The most recent event, “May I…” allowed students to learn about sexual assault in a light-hearted environment. “May I…” took place at The HUB, the center for diversity and leadership events on campus.
“May I…” was organized by Martin Herrera-Pazmino, a sophomore and One Time Events and Campus Connections student assistant. Herrera-Pazmino has been planning the Jeopardy-inspired trivia game since March.
Herrera-Pazmino felt a trivia game would be the best way to get information about sexual assault out to students without being too intense.
“Sexual assault is a very heavy topic and sometimes a lot of heavy things become overwhelming and overbearing, so we wanted to talk about sexual assault but have a light approach,” said Herrera-Pazmino.
Herrera-Pazmino put the game together with facts provided by Verity, a Rape Crisis and Trauma Center located in Santa Rosa.
The trivia questions ranged from “What percentage of rapes go unreported?” to “What constitutes as harassment?” Other topics such as incest and sexting were discussed as well.
A common misconception about incest that was brought to light is that not all incest is consensual.
“Often times our first reaction to hearing about incest is, ‘That’s so gross,’ ‘that’s disgusting,’ or ‘ew,’ but if there’s somebody who has experienced or been the victim of non-consensual incest, we are pushing those people away, further silencing them and it might prevent them from coming to us to seek support,” said Corina Buzo, program coordinator of The HUB.
Most college students don’t realize that only five percent of all campus rapes are reported and 82 percent of assaults are committed by someone who is close to the victim such as a classmate or co-worker.
Seventy-five percent of all assaults are planned ahead of time. Twenty-five percent of sexual assaults, however, can potentially be avoided according to Herrera-Pazmino.
“College campuses have a culture of people getting drunk and hooking up,” said Kristen Bricker, Verity’s prevention manager. “Alcohol and drugs, being intoxicated, has a lot to do with sexual assault because you can’t consent while under the influence.”
By participating in Sexual Assault Awareness month, Sonoma State is hoping to educate the campus community on what classifies as sexual assault.
Often times people don’t realize they’re been a victim of sexual assault. According to Bricker. “Sexual assault refers to any sexual act by force or coercion,” she said.
“People don’t know it’s happening.
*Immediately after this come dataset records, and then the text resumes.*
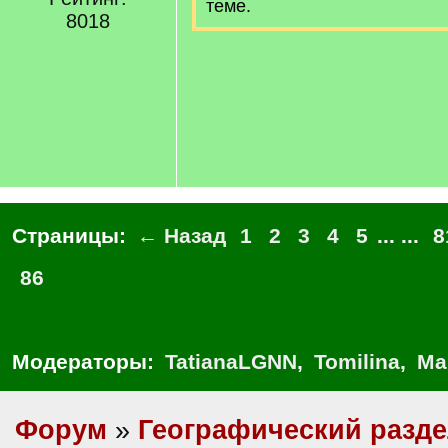
теме.
8018
Страницы:
← Назад
1
2
3
4
5
... ...
8
86
Модераторы:
TatianaLGNN
,
Tomilina
,
Ма
Форум
»
Географический разд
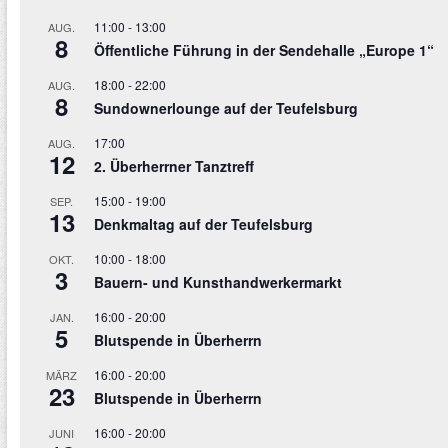
11:00
-
13:00
AUG.
8
Öffentliche Führung in der Sendehalle „Europe 1“
18:00
-
22:00
AUG.
8
Sundownerlounge auf der Teufelsburg
17:00
AUG.
12
2. Überherrner Tanztreff
15:00
-
19:00
SEP.
13
Denkmaltag auf der Teufelsburg
10:00
-
18:00
OKT.
3
Bauern- und Kunsthandwerkermarkt
16:00
-
20:00
JAN.
5
Blutspende in Überherrn
16:00
-
20:00
MÄRZ
23
Blutspende in Überherrn
16:00
-
20:00
JUNI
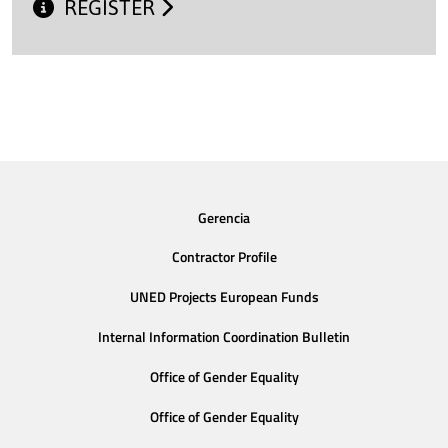
REGISTER
Gerencia
Contractor Profile
UNED Projects European Funds
Internal Information Coordination Bulletin
Office of Gender Equality
Office of Gender Equality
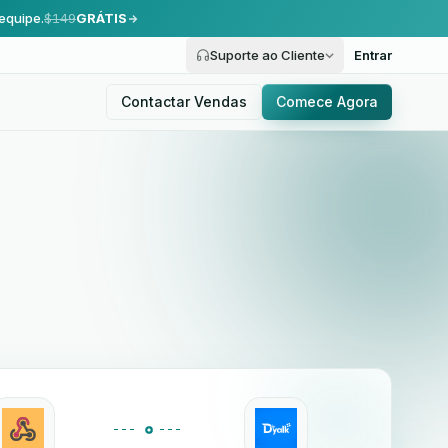
equipe.
$149
GRÁTIS
Suporte ao Cliente
Entrar
Contactar Vendas
Comece Agora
People commit things and don’t understand that it’s sexual assault and then it happens and they’re like, ‘Oh,’” said Herrera-Pazmino.
Aside from statistics about sexual assault, “May I…” also showcased the importance of understanding what acts can cause an individual to register as a sex offender.
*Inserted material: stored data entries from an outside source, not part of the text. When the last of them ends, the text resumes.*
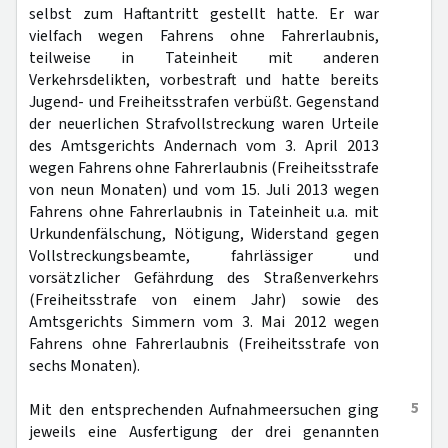
selbst zum Haftantritt gestellt hatte. Er war
vielfach wegen Fahrens ohne Fahrerlaubnis,
teilweise in Tateinheit mit anderen
Verkehrsdelikten, vorbestraft und hatte bereits
Jugend- und Freiheitsstrafen verbüßt. Gegenstand
der neuerlichen Strafvollstreckung waren Urteile
des Amtsgerichts Andernach vom 3. April 2013
wegen Fahrens ohne Fahrerlaubnis (Freiheitsstrafe
von neun Monaten) und vom 15. Juli 2013 wegen
Fahrens ohne Fahrerlaubnis in Tateinheit u.a. mit
Urkundenfälschung, Nötigung, Widerstand gegen
Vollstreckungsbeamte, fahrlässiger und
vorsätzlicher Gefährdung des Straßenverkehrs
(Freiheitsstrafe von einem Jahr) sowie des
Amtsgerichts Simmern vom 3. Mai 2012 wegen
Fahrens ohne Fahrerlaubnis (Freiheitsstrafe von
sechs Monaten).
5
Mit den entsprechenden Aufnahmeersuchen ging
jeweils eine Ausfertigung der drei genannten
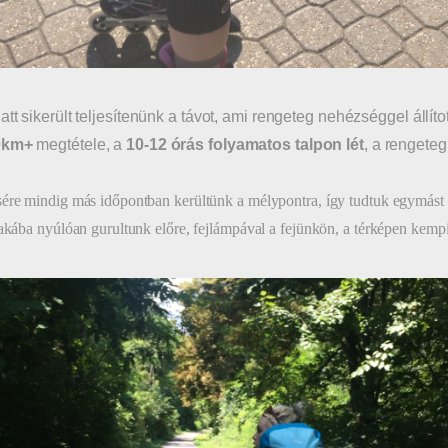
att sikerült teljesítenünk a távot, ami rengeteg nehézséggel állít
0km+
megtétele, a
10-12 órás folyamatos talpon lét
, a rengete
ére mindig más időpontban kerültünk a mélypontra, így tudtuk egymást 
zakába nyúlóan gurultunk előre, fejlámpával a fejünkön, a térképen kemp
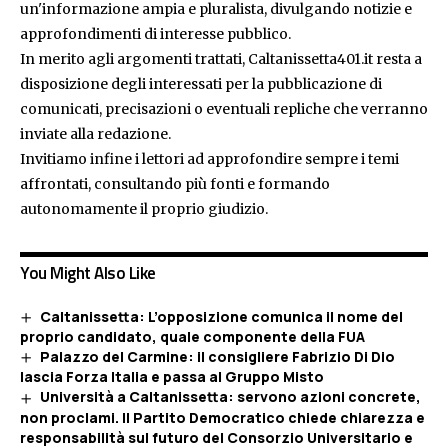
un'informazione ampia e pluralista, divulgando notizie e
approfondimenti di interesse pubblico.
In merito agli argomenti trattati, Caltanissetta401.it resta a
disposizione degli interessati per la pubblicazione di
comunicati, precisazioni o eventuali repliche che verranno
inviate alla redazione.
Invitiamo infine i lettori ad approfondire sempre i temi
affrontati, consultando più fonti e formando
autonomamente il proprio giudizio.
You Might Also Like
Caltanissetta: L’opposizione comunica il nome del
proprio candidato, quale componente della FUA
Palazzo del Carmine: il consigliere Fabrizio Di Dio
lascia Forza Italia e passa al Gruppo Misto
Università a Caltanissetta: servono azioni concrete,
non proclami. Il Partito Democratico chiede chiarezza e
responsabilità sul futuro del Consorzio Universitario e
Urinating in public and consensual sexual encounters in a car may seem like minor offenses, but an individual convicted of these crimes will have to register as a sex offender for the rest of their life.
For students and community members affected by sexual assault, Verity offers completely confidential support groups free of cost, as well as counseling on a sliding scale where individuals are able to pay what they can afford.